Spain, in seeking to argue that the complaint was ill-founded, sought to portray the State’s actions as irrelevant to the family’s homelessness. The country argued that it was a private issue between a private landlord and private citizens, and that the State’s only link to the situation was the ‘intervention of the judiciary as a mediator’. These State attempts at distancing itself were ultimately unsuccessful. Instead, the CESCR (Committee on Economic, Social and Cultural Rights) centred the lack of alternatives available to the family, and focused very little on the actions of the private landlady. The Committee robustly addresses the State’s obligations to ensure the right to housing to the extent that its resources allow. It finds that the State comes up short in a number of areas.

First, in the face of Spain’s arguments that Mr Djazia’s poor attitude was the reason for his family’s situation, the CESCR underscores the deficiency of the criteria applied to social security claimants. These must be conscious of avoiding stigma and of combatting structural issues faced by rights holders. Given the lurch of many social security systems in Europe towards stereotypes and stigma, this is a significant finding.

Second, the Committee finds that Spain did not employ the maximum of its available resources. It does so, having been generous enough to fill in the large gaps in Spain’s defence of its position. The Committee assumes that the family did fit the criteria for housing, but that there was a shortage of housing, and that that shortage was due to the constrained resources of the State. The Committee then finds that available resources were not used. Here the deficiencies of Spain’s resource allocations were laid bare. It notes that, annually, there are around 800 requests for public housing in Madrid, when only 260 units become available in the space of a year. This damning finding is compounded when the Committee notes that nearly 3000 houses have been sold off in Madrid in order to fill a hole in the State budget.

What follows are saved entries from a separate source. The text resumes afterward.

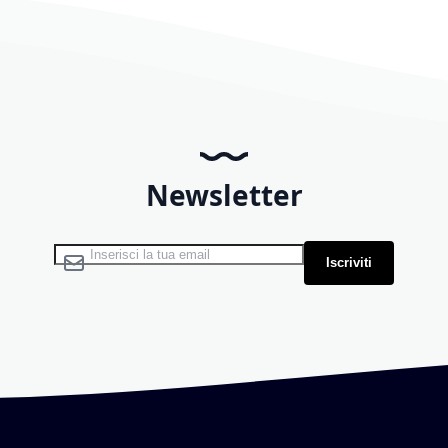
Newsletter
Iscriviti alla nostra Newsletter:
Iscriviti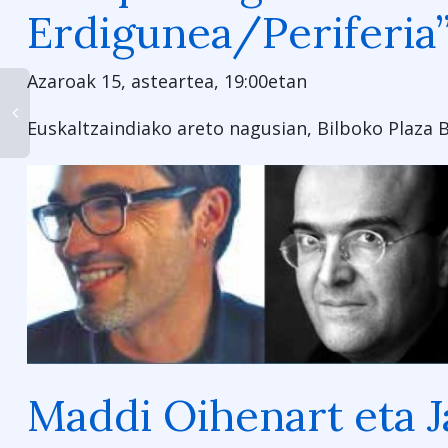
Erdigunea/Periferia
Azaroak 15, asteartea, 19:00etan
Euskaltzaindiako areto nagusian, Bilboko Plaza 
Maddi Oihenart eta J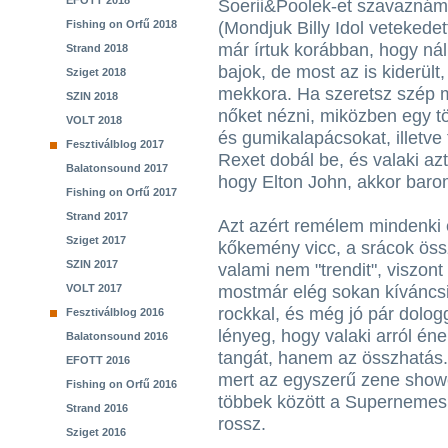
EFOTT 2018
Soerii&Poolek-et szavazná
Fishing on Orfű 2018
(Mondjuk Billy Idol vetekedet
már írtuk korábban, hogy ná
Strand 2018
bajok, de most az is kiderült
Sziget 2018
mekkora. Ha szeretsz szép 
SZIN 2018
nőket nézni, miközben egy tö
VOLT 2018
és gumikalapácsokat, illetve 
Fesztiválblog 2017
Rexet dobál be, és valaki azt
Balatonsound 2017
hogy Elton John, akkor barom
Fishing on Orfű 2017
Strand 2017
Azt azért remélem mindenki 
Sziget 2017
kőkemény vicc, a srácok öss
SZIN 2017
valami nem "trendit", viszont
VOLT 2017
mostmár elég sokan kíváncsia
rockkal, és még jó pár dolog
Fesztiválblog 2016
lényeg, hogy valaki arról éne
Balatonsound 2016
tangát, hanem az összhatás.
EFOTT 2016
mert az egyszerű zene showe
Fishing on Orfű 2016
többek között a Supernemes
Strand 2016
rossz.
Sziget 2016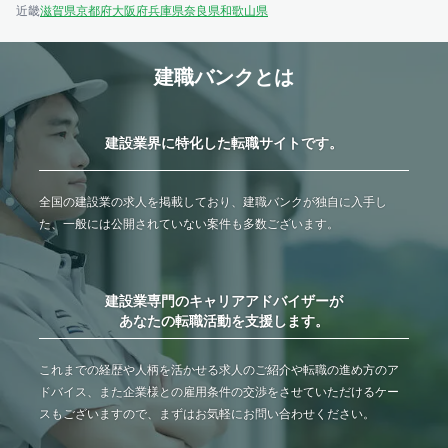
近畿
滋賀県
京都府
大阪府
兵庫県
奈良県
和歌山県
建職バンクとは
建設業界に特化した転職サイトです。
全国の建設業の求人を掲載しており、建職バンクが独自に入手し
た、一般には公開されていない案件も多数ございます。
建設業専門のキャリアアドバイザーが
あなたの転職活動を支援します。
これまでの経歴や人柄を活かせる求人のご紹介や転職の進め方のア
ドバイス、また企業様との雇用条件の交渉をさせていただけるケー
スもございますので、まずはお気軽にお問い合わせください。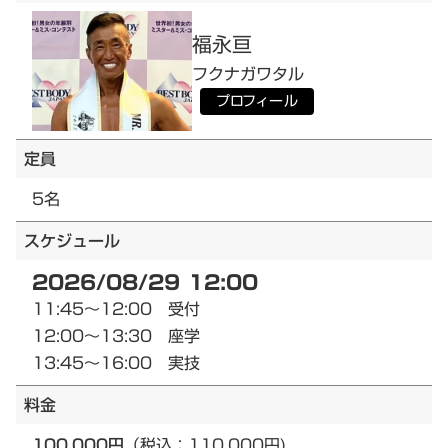
福永
亘
フクナガ
ワタル
プロフィール
定員
5名
スケジュール
2026/08/29 12:00
11:45～12:00 受付
12:00～13:30 座学
13:45～16:00 実技
料金
100,000円
（税込：110,000円)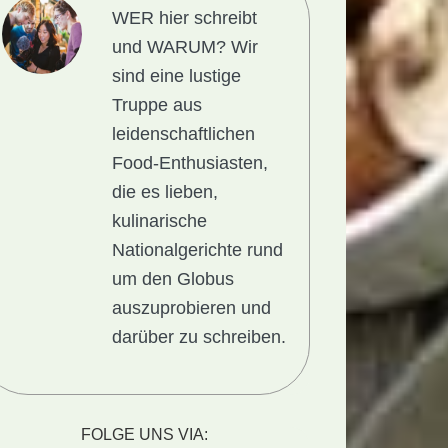
WER hier schreibt
und WARUM?
Wir
sind eine lustige
Truppe aus
leidenschaftlichen
Food-Enthusiasten,
die es lieben,
kulinarische
Nationalgerichte rund
um den Globus
auszuprobieren und
darüber zu schreiben.
richt
FOLGE UNS VIA: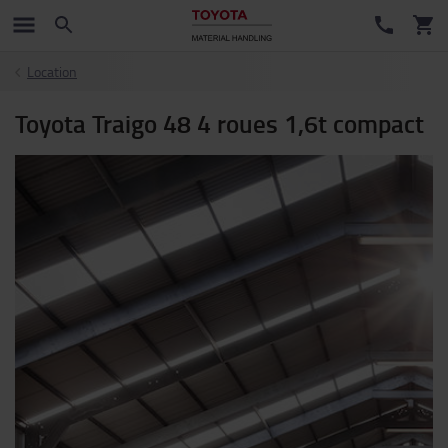
Location
Toyota Traigo 48 4 roues 1,6t compact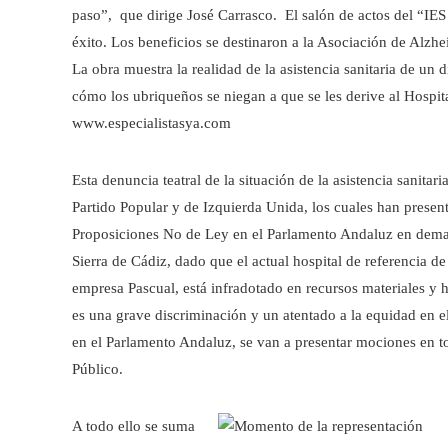
paso”, que dirige José Carrasco. El salón de actos del “IES
éxito. Los beneficios se destinaron a la Asociación de Alzhe
La obra muestra la realidad de la asistencia sanitaria de un 
cómo los ubriqueños se niegan a que se les derive al Hospi
www.especialistasya.com
Esta denuncia teatral de la situación de la asistencia sanitar
Partido Popular y de Izquierda Unida, los cuales han prese
Proposiciones No de Ley en el Parlamento Andaluz en deman
Sierra de Cádiz, dado que el actual hospital de referencia d
empresa Pascual, está infradotado en recursos materiales y 
es una grave discriminación y un atentado a la equidad en e
en el Parlamento Andaluz, se van a presentar mociones en t
Público.
A todo ello se suma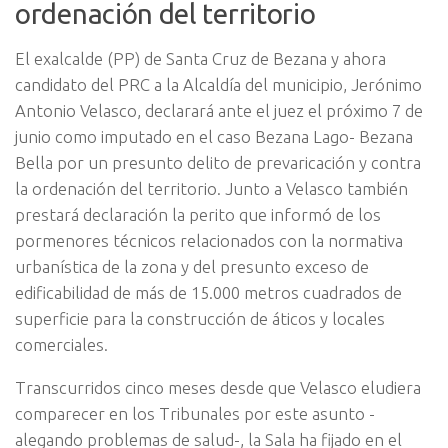
ordenación del territorio
El exalcalde (PP) de Santa Cruz de Bezana y ahora
candidato del PRC a la Alcaldía del municipio, Jerónimo
Antonio Velasco, declarará ante el juez el próximo 7 de
junio como imputado en el caso Bezana Lago- Bezana
Bella por un presunto delito de prevaricación y contra
la ordenación del territorio. Junto a Velasco también
prestará declaración la perito que informó de los
pormenores técnicos relacionados con la normativa
urbanística de la zona y del presunto exceso de
edificabilidad de más de 15.000 metros cuadrados de
superficie para la construcción de áticos y locales
comerciales.
Transcurridos cinco meses desde que Velasco eludiera
comparecer en los Tribunales por este asunto -
alegando problemas de salud-, la Sala ha fijado en el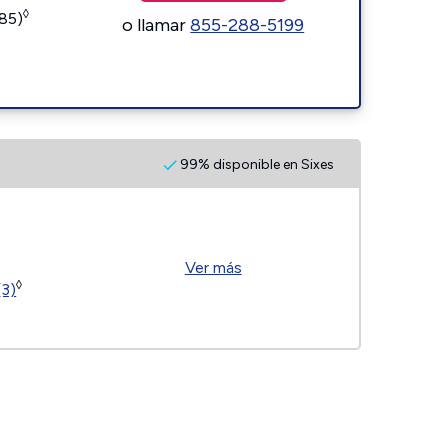
◊
185)
o llamar
855-288-5199
99% disponible en Sixes
Ver más
◊
(3)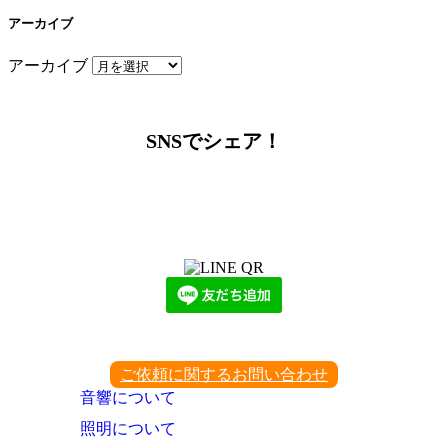
アーカイブ
アーカイブ
SNSでシェア！
LINEからでもお問い合わせ頂けます
下記QRコード又はボタンから追加
ご依頼に関するお問い合わせ
音響について
照明について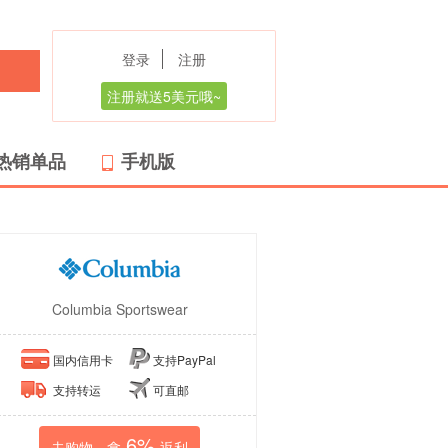
登录
注册
注册就送5美元哦~
热销单品
手机版
Columbia Sportswear
国内信用卡
支持PayPal
支持转运
可直邮
6%
去购物，拿
返利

Thirdly, the Committee makes its strongest finding of retrogression to date. It does so rigorously, underscoring that retrogressive measures must be justified to be permissible. It finds that the selling off of public housing at a point that it was sorely needed is a retrogressive measure that Spain has not adequately justified. This is perhaps indicative of a new, more muscular approach by the Committee in which a State’s failure to adequately put its case and justifications will lead to violations of the Covenant being found.

Djazia and Bellili’s case is serious one, but which nonetheless has very familiar features. Homelessness rates in wealthy States are astronomically high. Many individuals are forced into homelessness after being trapped between an unaffordable private renting sector, and insufficient public housing. This makes the CESCR’s findings all the more encouraging; resources must be used to protect rights, the State cannot abdicate responsibility to the private housing sector, and unjustified backwards steps will not be permitted.